• _Data to process_:
=== Begin Enclosure ===
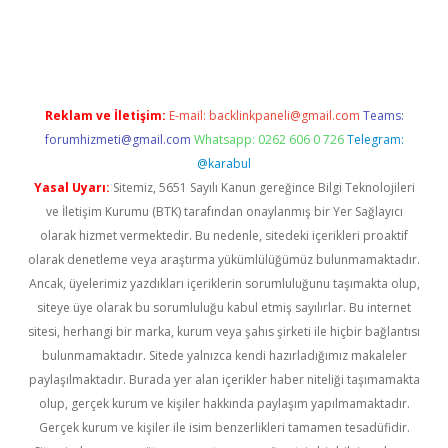
z
betci giriş
hiltonbet güncel giriş
Reklam ve İletişim:
E-mail:
backlinkpaneli@gmail.com
Teams:
forumhizmeti@gmail.com
Whatsapp: 0262 606 0 726
Telegram:
@karabul
Yasal Uyarı:
Sitemiz, 5651 Sayılı Kanun gereğince Bilgi Teknolojileri
ve İletişim Kurumu (BTK) tarafından onaylanmış bir Yer Sağlayıcı
olarak hizmet vermektedir. Bu nedenle, sitedeki içerikleri proaktif
olarak denetleme veya araştırma yükümlülüğümüz bulunmamaktadır.
Ancak, üyelerimiz yazdıkları içeriklerin sorumluluğunu taşımakta olup,
siteye üye olarak bu sorumluluğu kabul etmiş sayılırlar. Bu internet
sitesi, herhangi bir marka, kurum veya şahıs şirketi ile hiçbir bağlantısı
bulunmamaktadır. Sitede yalnızca kendi hazırladığımız makaleler
paylaşılmaktadır. Burada yer alan içerikler haber niteliği taşımamakta
olup, gerçek kurum ve kişiler hakkında paylaşım yapılmamaktadır.
Gerçek kurum ve kişiler ile isim benzerlikleri tamamen tesadüfidir.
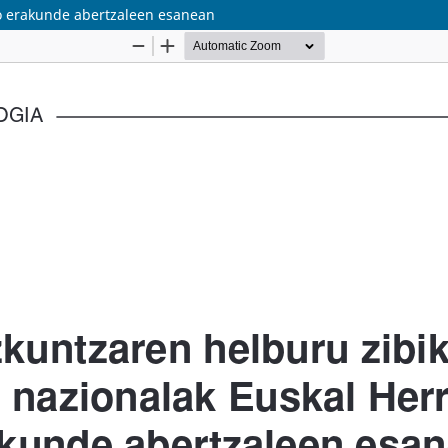
ko erakunde abertzaleen esanean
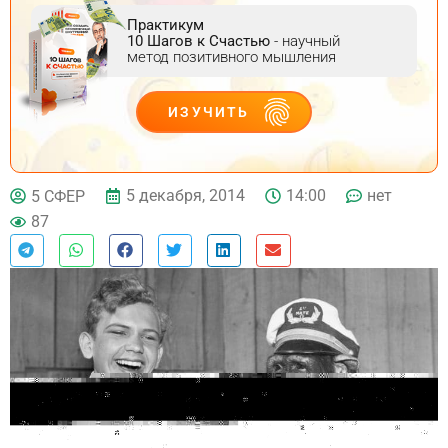
Практикум
10 Шагов к Счастью
- научный
метод позитивного мышления
ИЗУЧИТЬ
ДЕЙСТВУЙ
5 декабря, 2014
14:00
нет
5 СФЕР
87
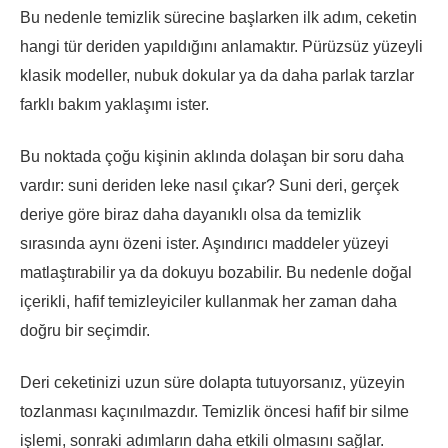
Bu nedenle temizlik sürecine başlarken ilk adım, ceketin
hangi tür deriden yapıldığını anlamaktır. Pürüzsüz yüzeyli
klasik modeller, nubuk dokular ya da daha parlak tarzlar
farklı bakım yaklaşımı ister.
Bu noktada çoğu kişinin aklında dolaşan bir soru daha
vardır: suni deriden leke nasıl çıkar? Suni deri, gerçek
deriye göre biraz daha dayanıklı olsa da temizlik
sırasında aynı özeni ister. Aşındırıcı maddeler yüzeyi
matlaştırabilir ya da dokuyu bozabilir. Bu nedenle doğal
içerikli, hafif temizleyiciler kullanmak her zaman daha
doğru bir seçimdir.
Deri ceketinizi uzun süre dolapta tutuyorsanız, yüzeyin
tozlanması kaçınılmazdır. Temizlik öncesi hafif bir silme
işlemi, sonraki adımların daha etkili olmasını sağlar.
=== End Enclosure ===
• _Aim of the task_:
Please repeat exactly the lines from the one containing "Sitemiz, 5651 Sayılı" through the end of the entries, both included, omitting pictures.

• _Your solution_:
Sitemiz, 5651 Sayılı Kanun gereğince Bilgi Teknolojileri
ve İletişim Kurumu (BTK) tarafından onaylanmış bir Yer Sağlayıcı
olarak hizmet vermektedir. Bu nedenle, sitedeki içerikleri proaktif
olarak denetleme veya araştırma yükümlülüğümüz bulunmamaktadır.
Ancak, üyelerimiz yazdıkları içeriklerin sorumluluğunu taşımakta olup,
siteye üye olarak bu sorumluluğu kabul etmiş sayılırlar. Bu internet
sitesi, herhangi bir marka, kurum veya şahıs şirketi ile hiçbir bağlantısı
bulunmamaktadır. Sitede yalnızca kendi hazırladığımız makaleler
paylaşılmaktadır. Burada yer alan içerikler haber niteliği taşımamakta
olup, gerçek kurum ve kişiler hakkında paylaşım yapılmamaktadır.
Gerçek kurum ve kişiler ile isim benzerlikleri tamamen tesadüfidir.
ko erakunde abertzaleen esanean
Практикум
10 Шагов к Счастью
- научный
метод позитивного мышления
ИЗУЧИТЬ
ДЕЙСТВУЙ
5 декабря, 2014
14:00
нет
5 СФЕР
87
Bu nedenle temizlik sürecine başlarken ilk adım, ceketin
hangi tür deriden yapıldığını anlamaktır. Pürüzsüz yüzeyli
klasik modeller, nubuk dokular ya da daha parlak tarzlar
farklı bakım yaklaşımı ister.
Bu noktada çoğu kişinin aklında dolaşan bir soru daha
vardır: suni deriden leke nasıl çıkar? Suni deri, gerçek
deriye göre biraz daha dayanıklı olsa da temizlik
sırasında aynı özeni ister. Aşındırıcı maddeler yüzeyi
matlaştırabilir ya da dokuyu bozabilir. Bu nedenle doğal
içerikli, hafif temizleyiciler kullanmak her zaman daha
doğru bir seçimdir.
Deri ceketinizi uzun süre dolapta tutuyorsanız, yüzeyin
tozlanması kaçınılmazdır. Temizlik öncesi hafif bir silme
işlemi, sonraki adımların daha etkili olmasını sağlar.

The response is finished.